Personal time, home time, and family time seem to have gone the way of the rotary dial telephone. However, one of the best ways to start de-stressing your life is to establish some healthy boundaries and begin to experience true down time.

Two of the best new gadgets that have come out in the last few years are caller ID and voice mail. Most people already have these and if you don’t, I would suggest investing the few dollars it takes to add this service. Now the hard part of this is training the family and having the self discipline to actually begin setting house rules on private time.

Schedule time after work each day when you don’t answer the phone, pager, or e-mail. Better yet, put all devices on silent and let all calls go to voice mail for that time. Start with an hour during dinner and slowly expand that time to include most of the hours after work. Decide which calls automatically go to voice mail in the evenings if you do decide to leave the ringer on. Most everyone in my family knows not to answer work related calls for me after 5pm unless they ask first. (The call I got last evening at 8pm from my boss was answered by my dear hubby before he checked the caller ID. I would have let it go to voice mail.) If there is an urgent issue, the person can leave a voice mail and I can decide if it is an urgent matter for me. Remember someone else’s lack of planning does not make a matter your emergency!
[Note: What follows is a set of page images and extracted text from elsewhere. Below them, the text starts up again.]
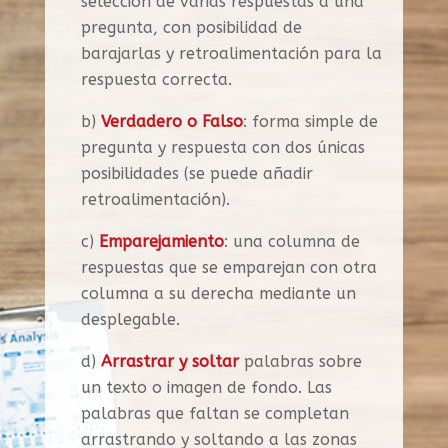
selección de varias respuestas a una
pregunta, con posibilidad de
barajarlas y retroalimentación para la
respuesta correcta.
b)
Verdadero o Falso
: forma simple de
pregunta y respuesta con dos únicas
posibilidades (se puede añadir
retroalimentación).
c)
Emparejamiento
: una columna de
respuestas que se emparejan con otra
columna a su derecha mediante un
desplegable.
d)
Arrastrar y soltar
palabras sobre
un texto o imagen de fondo. Las
palabras que faltan se completan
arrastrando y soltando a las zonas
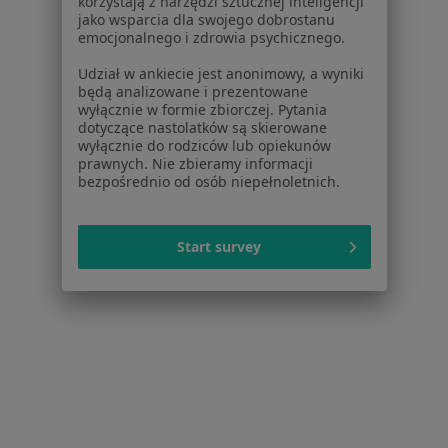
korzystają z narzędzi sztucznej inteligencji
jako wsparcia dla swojego dobrostanu
11 opinii
emocjonalnego i zdrowia psychicznego.
Gubińska 8 A, Wrocław
•
Mapa
Udział w ankiecie jest anonimowy, a wyniki
Sonar Clinic
będą analizowane i prezentowane
wyłącznie w formie zbiorczej. Pytania
Konsultacja logopedyczna
250 zł
dotyczące nastolatków są skierowane
Specjalista nie oferuje umawiania online pod tym adresem.
wyłącznie do rodziców lub opiekunów
prawnych. Nie zbieramy informacji
bezpośrednio od osób niepełnoletnich.
Poproś o wizytę
Start survey
Inni specjaliści w Twojej okolicy
Obecnie nie ma wolnych miejsc. Sprawdź później
nowe oferty.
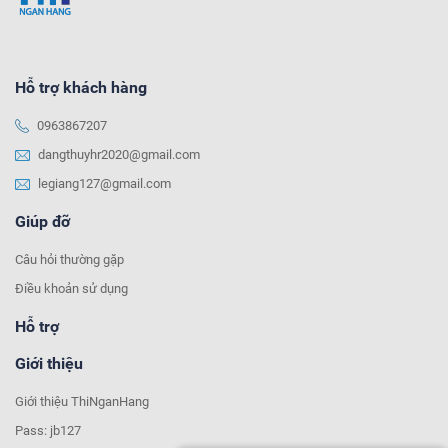
Hỗ trợ khách hàng
0963867207
dangthuyhr2020@gmail.com
legiang127@gmail.com
Giúp đỡ
Câu hỏi thường gặp
Điều khoản sử dụng
Hỗ trợ
Giới thiệu
Giới thiệu ThiNganHang
Pass: jb127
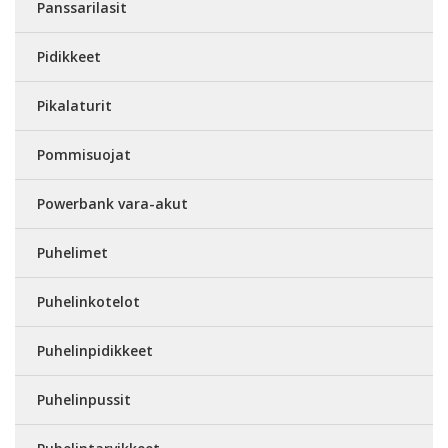
Panssarilasit
Pidikkeet
Pikalaturit
Pommisuojat
Powerbank vara-akut
Puhelimet
Puhelinkotelot
Puhelinpidikkeet
Puhelinpussit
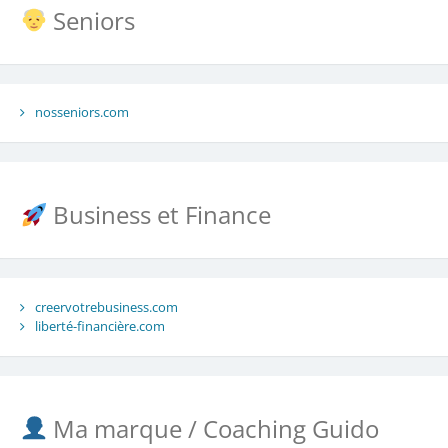
Seniors
nosseniors.com
Business et Finance
creervotrebusiness.com
liberté-financière.com
Ma marque / Coaching Guido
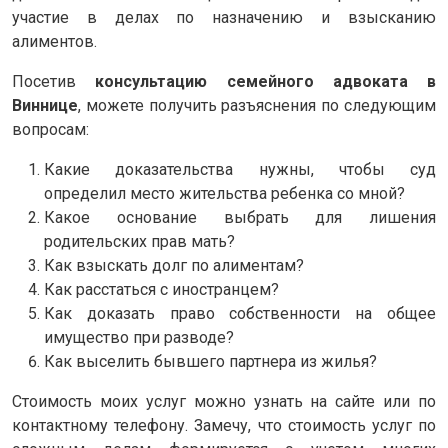
участие в делах по назначению и взысканию
алиментов.
Посетив
консультацию семейного адвоката в
Виннице
, можете получить разъяснения по следующим
вопросам:
Какие доказательства нужны, чтобы суд
определил место жительства ребенка со мной?
Какое основание выбрать для лишения
родительских прав мать?
Как взыскать долг по алиментам?
Как расстаться с иностранцем?
Как доказать право собственности на общее
имущество при разводе?
Как выселить бывшего партнера из жилья?
Стоимость моих услуг можно узнать на сайте или по
контактному телефону. Замечу, что стоимость услуг по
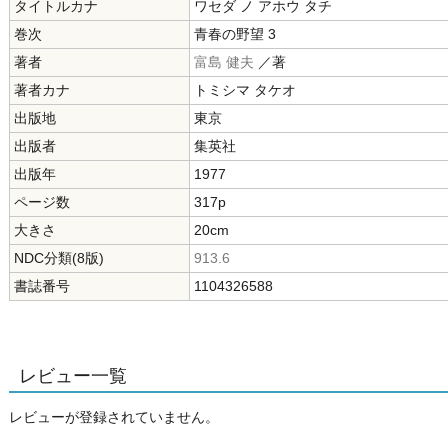
タイトルカナ
ワセダ ノ アホウ タチ
巻次
青春の野望 3
著者
富島 健夫
／著
著者カナ
トミシマ タケオ
出版地
東京
出版者
集英社
出版年
1977
ページ数
317p
大きさ
20cm
NDC分類(8版)
913.6
書誌番号
1104326588
レビュー一覧
レビューが登録されていません。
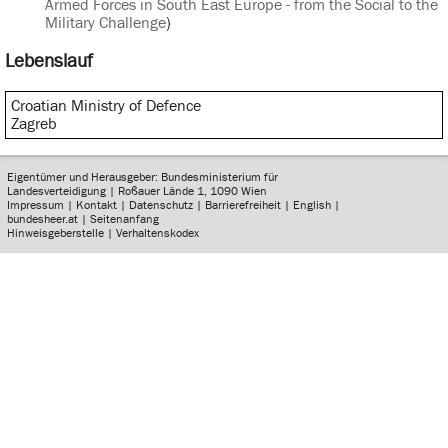
Armed Forces in South East Europe - from the Social to the
Military Challenge
)
Lebenslauf
Croatian Ministry of Defence
Zagreb
Eigentümer und Herausgeber: Bundesministerium für
Landesverteidigung | Roßauer Lände 1, 1090 Wien
Impressum
|
Kontakt
|
Datenschutz
|
Barrierefreiheit
|
English
|
bundesheer.at
|
Seitenanfang
Hinweisgeberstelle
|
Verhaltenskodex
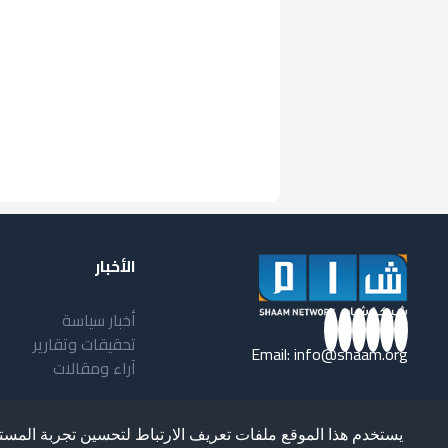
الأخبار
أخبار سياسة
تحقيقات وتقارير
Email:
info@shaam.org
آراء ومقالات
يستخدم هذا الموقع ملفات تعريف الارتباط لتحسين تجربة المست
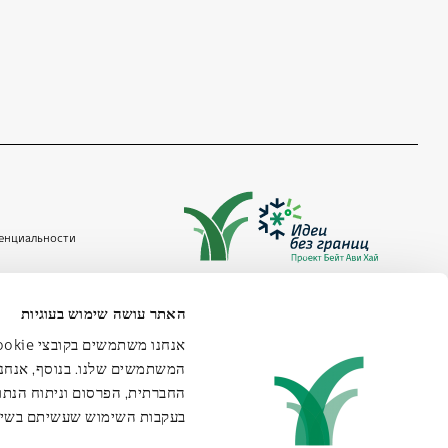
денциальности
Ул. ХаМелех Джордж, 44, Иерусалим
האתר עושה שימוש בעוגיות
02-6215300
iwb@avichai.org.il
המשתמשים שלנו. בנוסף, אנחנ
החברתית, הפרסום וניתוח הנתו
בעקבות השימוש שעשיתם בשי.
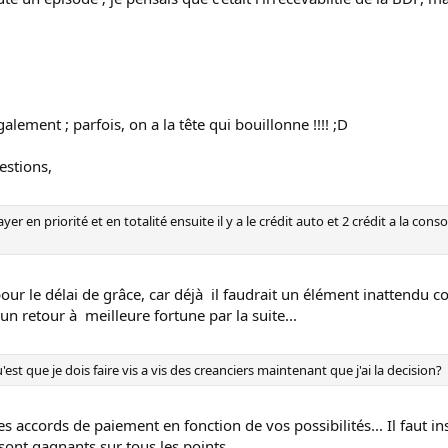
galement ; parfois, on a la tête qui bouillonne !!!! ;D
estions,
payer en priorité et en totalité ensuite il y a le crédit auto et 2 crédit a la co
ur le délai de grâce, car déjà il faudrait un élément inattendu c
un retour à meilleure fortune par la suite...
st que je dois faire vis a vis des creanciers maintenant que j'ai la decision?
es accords de paiement en fonction de vos possibilités... Il faut in
s sont gagnants sur tous les points.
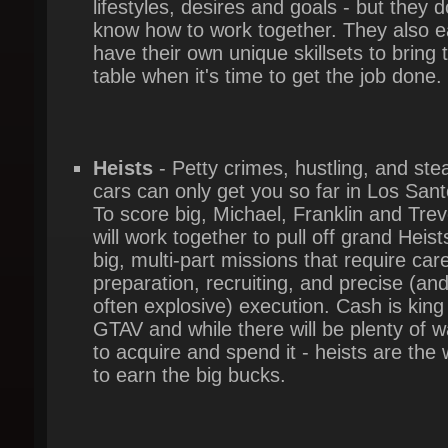
table when it's time to get the job done.
Heists
- Petty crimes, hustling, and steal
cars can only get you so far in Los Santo
To score big, Michael, Franklin and Trevo
will work together to pull off grand Heists
big, multi-part missions that require caref
preparation, recruiting, and precise (and
often explosive) execution. Cash is king i
GTAV and while there will be plenty of w
to acquire and spend it - heists are the 
to earn the big bucks.
'Recreational' Activity
- The open world
Grand Theft Auto V is not just massive in
scale, but will offer more to get into than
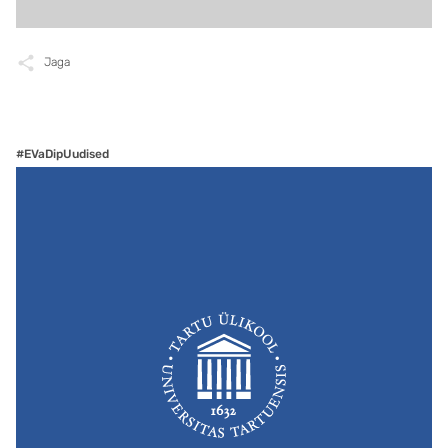
Jaga
#EVaDipUudised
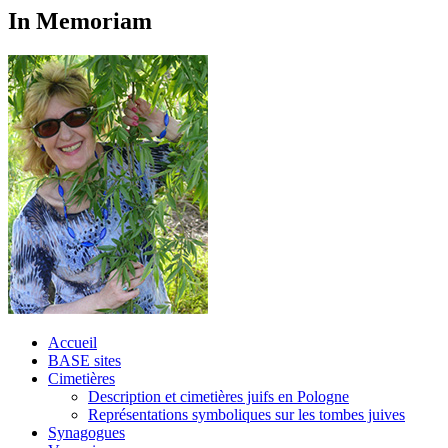
In Memoriam
Accueil
BASE sites
Cimetières
Description et cimetières juifs en Pologne
Représentations symboliques sur les tombes juives
Synagogues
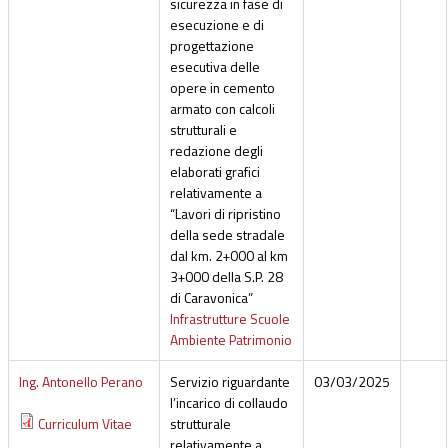
sicurezza in fase di
esecuzione e di
progettazione
esecutiva delle
opere in cemento
armato con calcoli
strutturali e
redazione degli
elaborati grafici
relativamente a
“Lavori di ripristino
della sede stradale
dal km. 2+000 al km
3+000 della S.P. 28
di Caravonica”
Infrastrutture Scuole
Ambiente Patrimonio
Ing. Antonello Perano
Servizio riguardante
03/03/2025
l’incarico di collaudo
Curriculum Vitae
strutturale
relativamente a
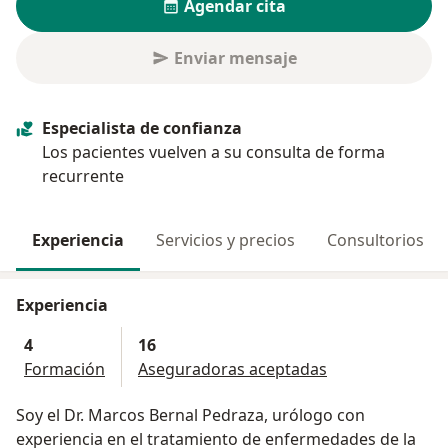
Agendar cita
Enviar mensaje
Especialista de confianza
Los pacientes vuelven a su consulta de forma
recurrente
Experiencia
Servicios y precios
Consultorios
Experiencia
4
16
Formación
Aseguradoras aceptadas
Soy el Dr. Marcos Bernal Pedraza, urólogo con
experiencia en el tratamiento de enfermedades de la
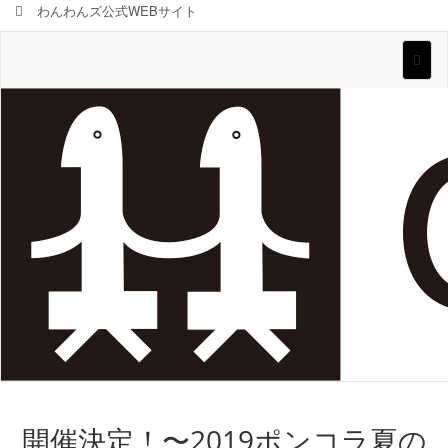
わんわんズ公式WEBサイト
Toggl
naviga
開催決定！〜2019ポンコラ夏の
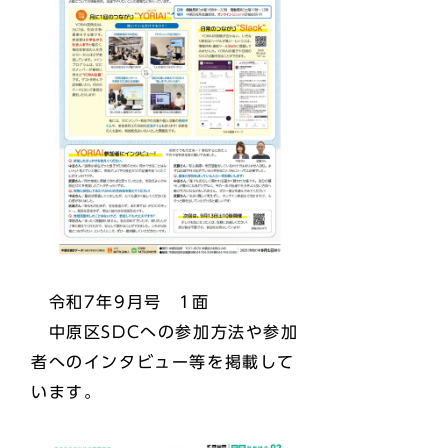
令和7年9月号 1面
中原区SDCへの参加方法や参加
者へのインタビュー等を掲載して
います。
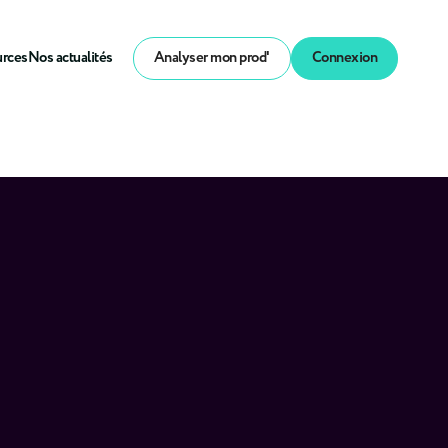
urces
Nos actualités
Analyser mon prod'
Connexion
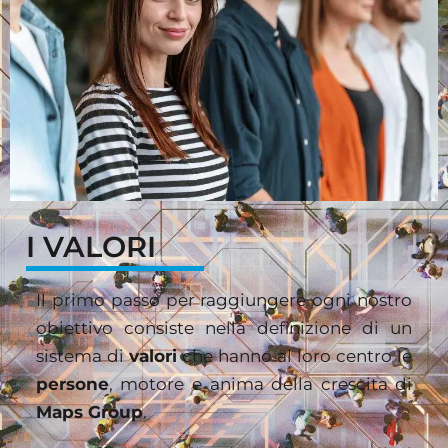
I VALORI
Il primo passo per raggiungere ogni nostro
obiettivo consiste nella definizione di un
sistema di
valori
che hanno al loro centro le
persone
, motore e anima della crescita di
Maps Group
.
For kids and teens, set ground rules for telephone conversations during dinnertime, homework time, and after a certain hour in the evenings. I don’t take kindly to folks calling my house after 9pm. It was considered rude when I was a kid and I still think it is rude today. Call me old fashioned if you must. I also don’t mind giving a free lesson in manners to any kid who calls my house after 9pm!!! It’s never too early to learn good habits.

I will be covering the importance of self-nurturing in a later article, but for now make sure you use at least some of this unplugged time to begin connecting with your family, your friends, or to spend some much needed time on YOU, not for laundry catch up, paying the bills, or other have-to’s.